WHAT IS BEING ASKED:
Whenever a line in the records below holds the string "click", copy it out.

DATA FOR THIS TASK:

--- START ---

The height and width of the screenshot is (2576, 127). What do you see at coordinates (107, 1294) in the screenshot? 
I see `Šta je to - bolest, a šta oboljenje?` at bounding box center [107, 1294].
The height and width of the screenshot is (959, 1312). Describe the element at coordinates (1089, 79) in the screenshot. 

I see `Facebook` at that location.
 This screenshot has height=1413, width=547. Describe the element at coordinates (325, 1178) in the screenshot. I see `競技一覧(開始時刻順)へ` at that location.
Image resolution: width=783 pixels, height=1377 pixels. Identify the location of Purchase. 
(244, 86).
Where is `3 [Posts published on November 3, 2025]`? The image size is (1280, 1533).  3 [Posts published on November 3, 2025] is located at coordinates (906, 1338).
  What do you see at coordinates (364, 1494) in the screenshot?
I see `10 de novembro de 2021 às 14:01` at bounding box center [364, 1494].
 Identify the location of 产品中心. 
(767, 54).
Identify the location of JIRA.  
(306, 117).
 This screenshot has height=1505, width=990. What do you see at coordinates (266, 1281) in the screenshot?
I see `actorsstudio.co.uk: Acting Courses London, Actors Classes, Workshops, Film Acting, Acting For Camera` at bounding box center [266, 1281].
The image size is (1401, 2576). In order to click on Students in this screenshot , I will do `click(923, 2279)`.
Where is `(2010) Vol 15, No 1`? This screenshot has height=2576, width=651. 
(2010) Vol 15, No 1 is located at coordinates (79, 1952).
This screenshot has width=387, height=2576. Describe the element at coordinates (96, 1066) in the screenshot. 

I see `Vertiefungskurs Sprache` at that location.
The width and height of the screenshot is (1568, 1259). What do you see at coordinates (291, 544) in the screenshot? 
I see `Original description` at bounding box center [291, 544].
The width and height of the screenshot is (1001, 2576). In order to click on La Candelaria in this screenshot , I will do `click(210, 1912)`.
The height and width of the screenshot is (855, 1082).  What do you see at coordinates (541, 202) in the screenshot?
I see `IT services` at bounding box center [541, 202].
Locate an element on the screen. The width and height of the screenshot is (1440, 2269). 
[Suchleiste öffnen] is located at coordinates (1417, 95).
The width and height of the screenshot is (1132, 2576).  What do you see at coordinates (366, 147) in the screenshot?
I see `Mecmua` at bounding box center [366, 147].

--- END ---

EXERCISE RESULT:
The image size is (1401, 2576). In order to click on Students in this screenshot , I will do `click(923, 2279)`.
The width and height of the screenshot is (1001, 2576). In order to click on La Candelaria in this screenshot , I will do `click(210, 1912)`.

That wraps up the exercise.